Report, as a bare number, how many lines of the entries below contain "police".

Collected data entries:
:::

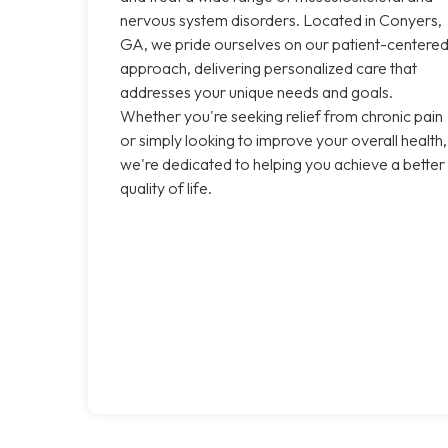
nervous system disorders. Located in Conyers,
GA, we pride ourselves on our patient-centere
approach, delivering personalized care that
addresses your unique needs and goals.
Whether you're seeking relief from chronic pain
or simply looking to improve your overall health,
we're dedicated to helping you achieve a better
quality of life.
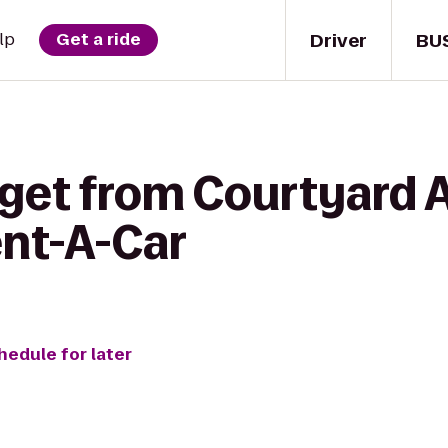
Driver
BU
lp
Get a ride
 get from Courtyard 
ent-A-Car
hedule for later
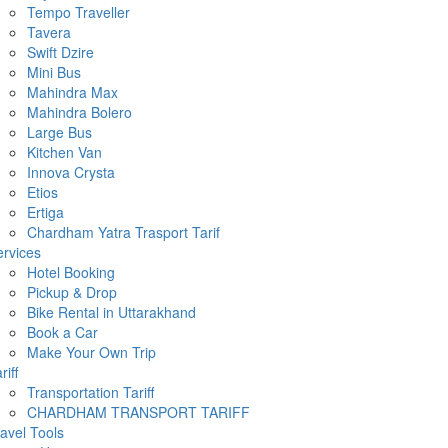
Tempo Traveller
Tavera
Swift Dzire
Mini Bus
Mahindra Max
Mahindra Bolero
Large Bus
Kitchen Van
Innova Crysta
Etios
Ertiga
Chardham Yatra Trasport Tarif
rvices
Hotel Booking
Pickup & Drop
Bike Rental in Uttarakhand
Book a Car
Make Your Own Trip
riff
Transportation Tariff
CHARDHAM TRANSPORT TARIFF
avel Tools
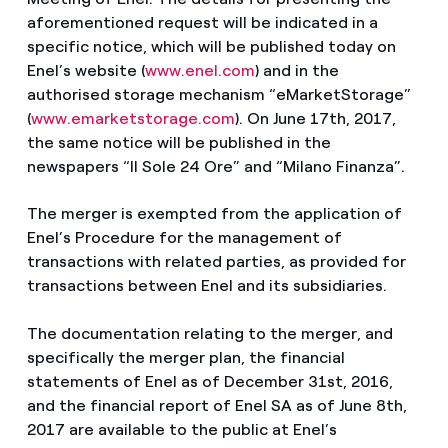
aforementioned request will be indicated in a
specific notice, which will be published today on
Enel’s website (
www.enel.com
) and in the
authorised storage mechanism “eMarketStorage”
(
www.emarketstorage.com
). On June 17th, 2017,
the same notice will be published in the
newspapers “Il Sole 24 Ore” and “Milano Finanza”.
The merger is exempted from the application of
Enel’s Procedure for the management of
transactions with related parties, as provided for
transactions between Enel and its subsidiaries.
The documentation relating to the merger, and
specifically the merger plan, the financial
statements of Enel as of December 31st, 2016,
and the financial report of Enel SA as of June 8th,
2017 are available to the public at Enel’s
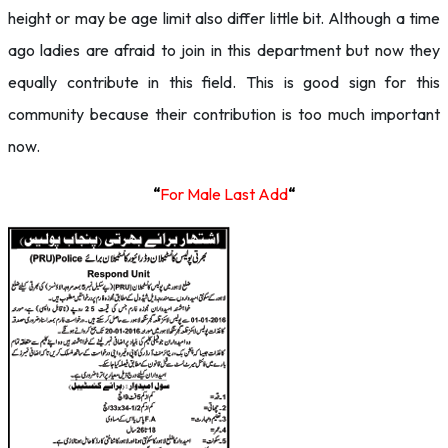
height or may be age limit also differ little bit. Although a time
ago ladies are afraid to join in this department but now they
equally contribute in this field. This is good sign for this
community because their contribution is too much important
now.
“
For Male Last Add
“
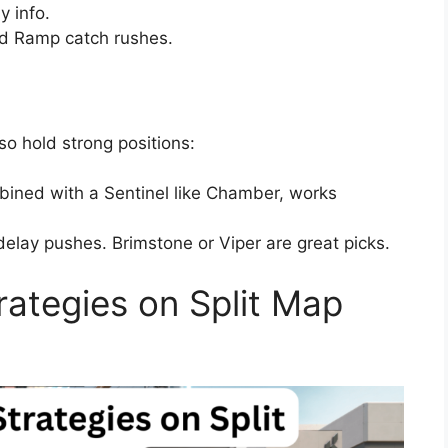
y info.
d Ramp catch rushes.
so hold strong positions:
ined with a Sentinel like Chamber, works
elay pushes. Brimstone or Viper are great picks.
rategies on Split Map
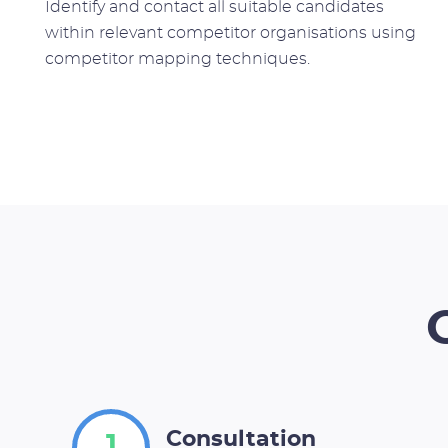
Identify and contact all suitable candidates
within relevant competitor organisations using
competitor mapping techniques.
Consultation
1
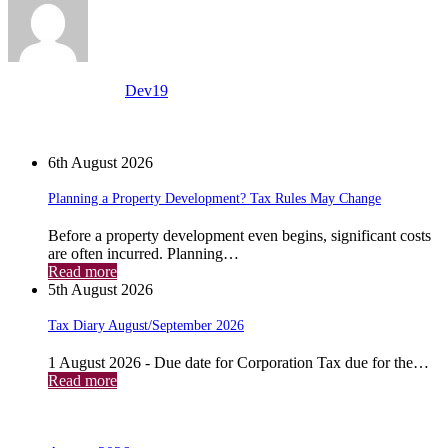
View all posts by:
Dev19
News
6th August 2026
Planning a Property Development? Tax Rules May Change
Before a property development even begins, significant costs
are often incurred. Planning…
Read more
5th August 2026
Tax Diary August/September 2026
1 August 2026 - Due date for Corporation Tax due for the…
Read more
Archives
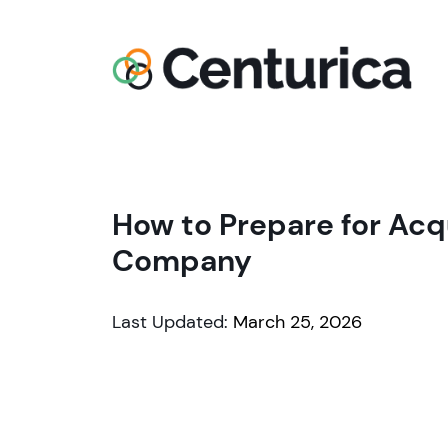
How to Prepare for Acq
Company
Last Updated:
March 25, 2026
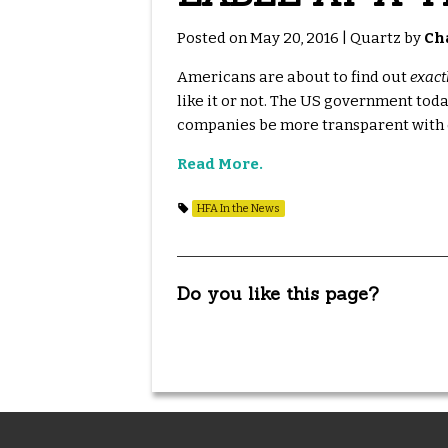
Posted on May 20, 2016 | Quartz by
Ch
Americans are about to find out
exact
like it or not. The US government tod
companies be more transparent with c
Read More.
HFA In the News
Do you like this page?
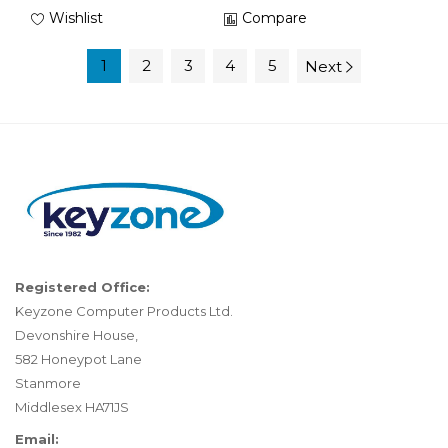
Wishlist
Compare
1
2
3
4
5
Next
Registered Office:
Keyzone Computer Products Ltd.
Devonshire House,
582 Honeypot Lane
Stanmore
Middlesex HA71JS
Email:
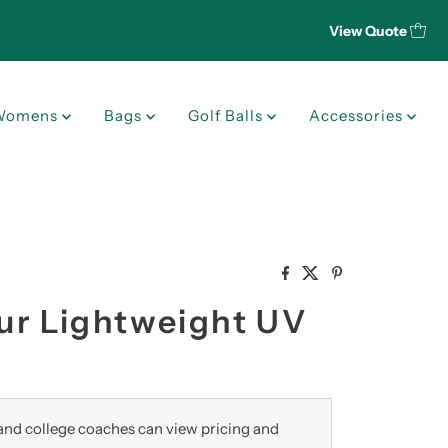
View Quote
Womens
Bags
Golf Balls
Accessories
our Lightweight UV
nd college coaches can view pricing and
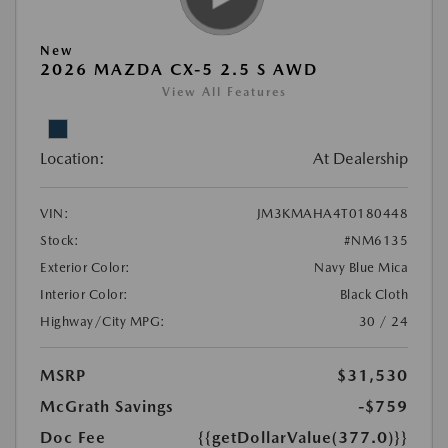
New
2026 MAZDA CX-5 2.5 S AWD
View All Features
Location:
At Dealership
VIN:
JM3KMAHA4T0180448
Stock:
#NM6135
Exterior Color:
Navy Blue Mica
Interior Color:
Black Cloth
Highway/City MPG:
30 / 24
MSRP
$31,530
McGrath Savings
-$759
Doc Fee
{{getDollarValue(377.0)}}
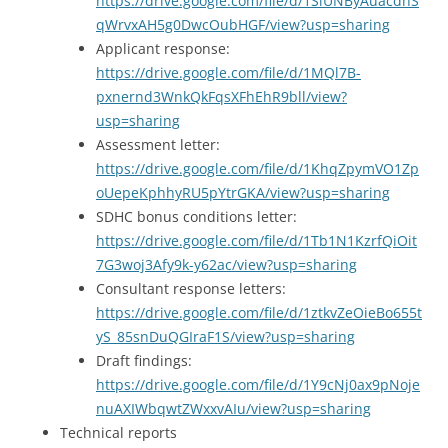
https://drive.google.com/file/d/1SiUNByAuacdhS
qWrvxAH5g0DwcOubHGF/view?usp=sharing
Applicant response:
https://drive.google.com/file/d/1MQl7B-
pxnernd3WnkQkFqsXFhEhR9bll/view?
usp=sharing
Assessment letter:
https://drive.google.com/file/d/1KhqZpymVO1Zp
oUepeKphhyRU5pYtrGKA/view?usp=sharing
SDHC bonus conditions letter:
https://drive.google.com/file/d/1Tb1N1KzrfQiOit
7G3woj3Afy9k-y62ac/view?usp=sharing
Consultant response letters:
https://drive.google.com/file/d/1ztkvZeOieBo655t
yS_85snDuQGIraF1S/view?usp=sharing
Draft findings:
https://drive.google.com/file/d/1Y9cNj0ax9pNoje
nuAXIWbqwtZWxxvAIu/view?usp=sharing
Technical reports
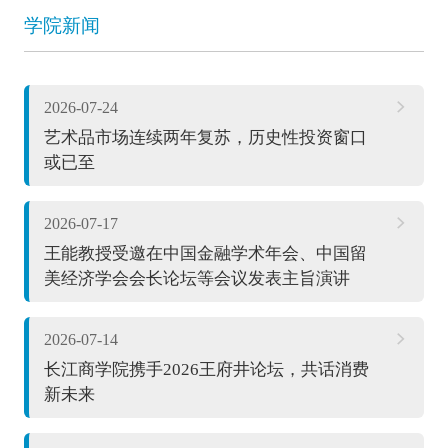
学院新闻
2026-07-24
艺术品市场连续两年复苏，历史性投资窗口
或已至
2026-07-17
王能教授受邀在中国金融学术年会、中国留
美经济学会会长论坛等会议发表主旨演讲
2026-07-14
长江商学院携手2026王府井论坛，共话消费
新未来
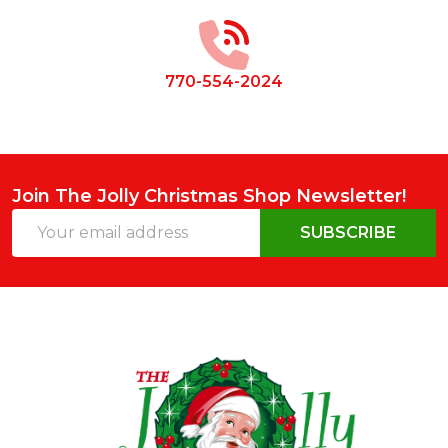
Start
770-554-2024
Join The Jolly Christmas Shop Newsletter!
Email
SUBSCRIBE
Address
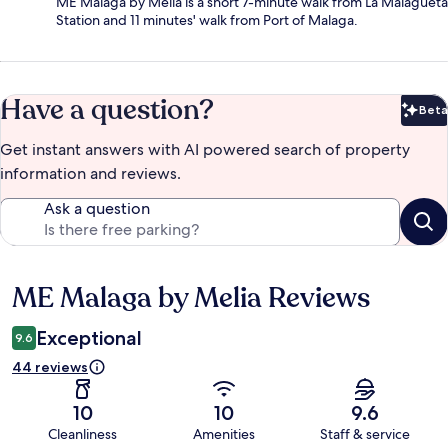
ME Malaga by Melia is a short 7-minute walk from La Malagueta
Station and 11 minutes' walk from Port of Malaga.
Have a question?
Beta
Bet
Get instant answers with AI powered search of property
information and reviews.
Ask a question
ME Malaga by Melia Reviews
Reviews
Exceptional
9.6
44 reviews
10
10
9.6
Cleanliness
Amenities
Staff & service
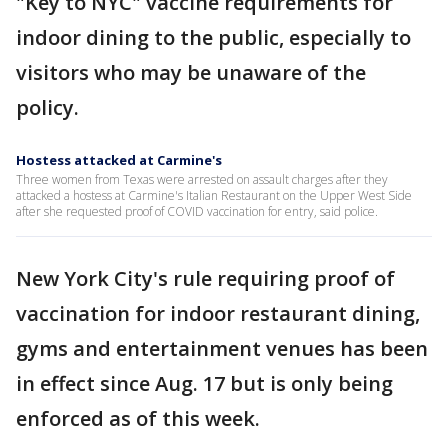
"Key to NYC" vaccine requirements for
indoor dining to the public, especially to
visitors who may be unaware of the
policy.
Hostess attacked at Carmine's
Three women from Texas were arrested on assault charges after they
attacked a hostess at Carmine's Italian Restaurant on the Upper West Side
after she requested proof of COVID vaccination for entry, said police.
New York City's rule requiring proof of
vaccination for indoor restaurant dining,
gyms and entertainment venues has been
in effect since Aug. 17 but is only being
enforced as of this week.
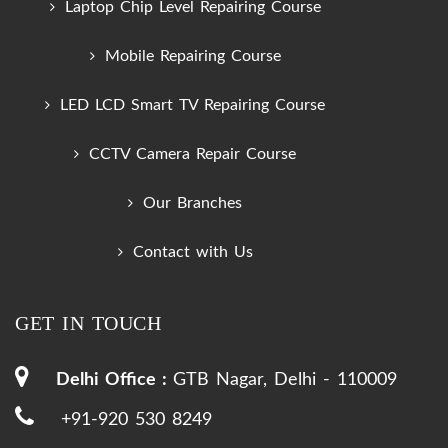
Laptop Chip Level Repairing Course
Mobile Repairing Course
LED LCD Smart TV Repairing Course
CCTV Camera Repair Course
Our Branches
Contact with Us
GET IN TOUCH
Delhi Office :
GTB Nagar, Delhi - 110009
+91-920 530 8249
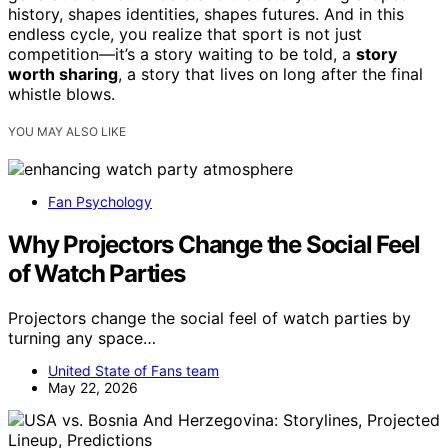
history, shapes identities, shapes futures. And in this
endless cycle, you realize that sport is not just
competition—it’s a story waiting to be told, a
story
worth sharing
, a story that lives on long after the final
whistle blows.
YOU MAY ALSO LIKE
Fan Psychology
Why Projectors Change the Social Feel
of Watch Parties
Projectors change the social feel of watch parties by
turning any space…
United State of Fans team
May 22, 2026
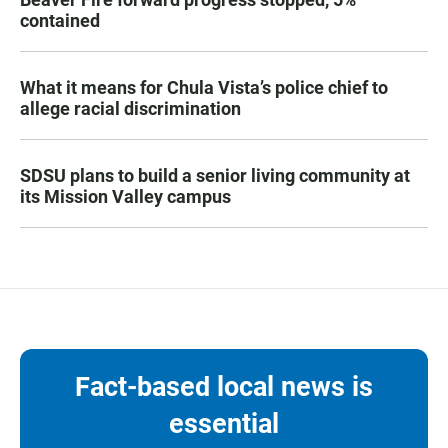
contained
What it means for Chula Vista’s police chief to
allege racial discrimination
SDSU plans to build a senior living community at
its Mission Valley campus
Fact-based local news is
essential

:::

(TASK RESPONSE): 2